Creativity in translation: machine translation as a constraint for literary texts
Ana Guerberof Arenas, Antonio Toral

TL;DR
This study compares different translation modalities for literary texts, revealing that human translation and post-editing foster more creativity than neural machine translation, which tends to produce literal and less creative outputs.
Contribution
It provides a quantitative analysis of creativity in translation, highlighting the limitations of neural machine translation in producing creative literary translations.
Findings
Human translation scores highest in creativity.
Neural machine translation produces literal, less creative results.

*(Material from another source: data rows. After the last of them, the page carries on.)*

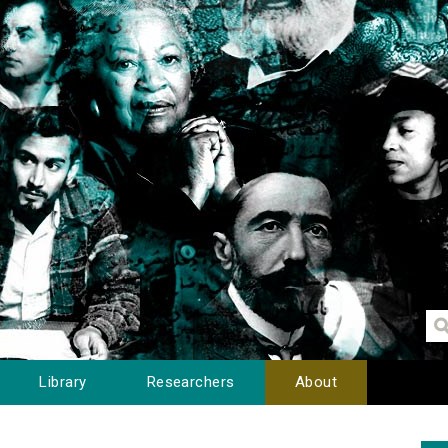
Library
Researchers
About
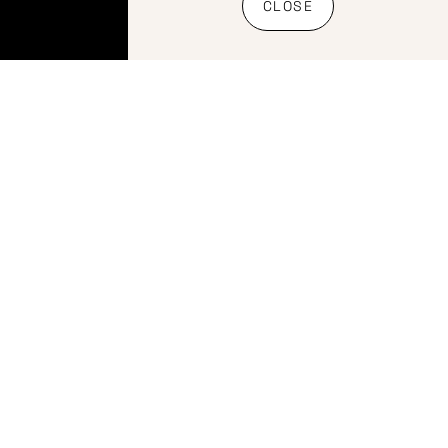
Shipping
CLOSE
Policy
Banking
details
Copyright
2026 Website
by Bietjie
Marketing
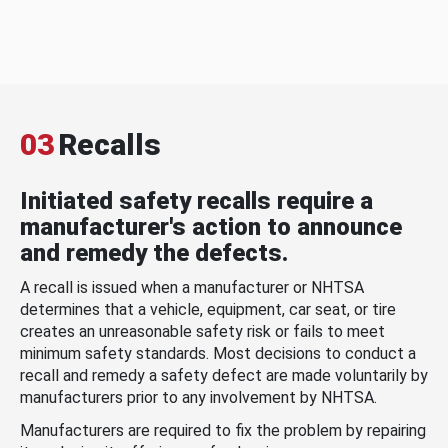
03
Recalls
Initiated safety recalls require a
manufacturer's action to announce
and remedy the defects.
A recall is issued when a manufacturer or NHTSA
determines that a vehicle, equipment, car seat, or tire
creates an unreasonable safety risk or fails to meet
minimum safety standards. Most decisions to conduct a
recall and remedy a safety defect are made voluntarily by
manufacturers prior to any involvement by NHTSA.
Manufacturers are required to fix the problem by repairing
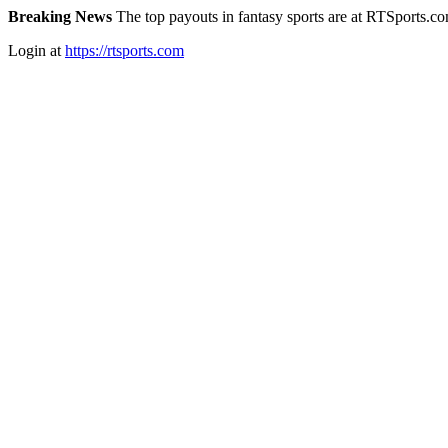
Breaking News
The top payouts in fantasy sports are at RTSports.c
Login at
https://rtsports.com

Post-editing constrains translator creativity.
Abstract
This article presents the results of a study involving the translation of a short story by Kurt Vonnegut from English to Catalan and Dutch using three modalities: machine-translation (MT), post-editing (PE) and translation without aid (HT). Our aim is to explore creativity, understood to involve novelty and acceptability, from a quantitative perspective. The results show that HT has the highest creativity score, followed by PE, and lastly, MT, and this is unanimous from all reviewers. A neural MT system trained on literary data does not currently have the necessary capabilities for a creative translation; it renders literal solutions to translation problems. More importantly, using MT to post-edit raw output constrains the creativity of translators, resulting in a poorer translation often not fit for publication, according to experts.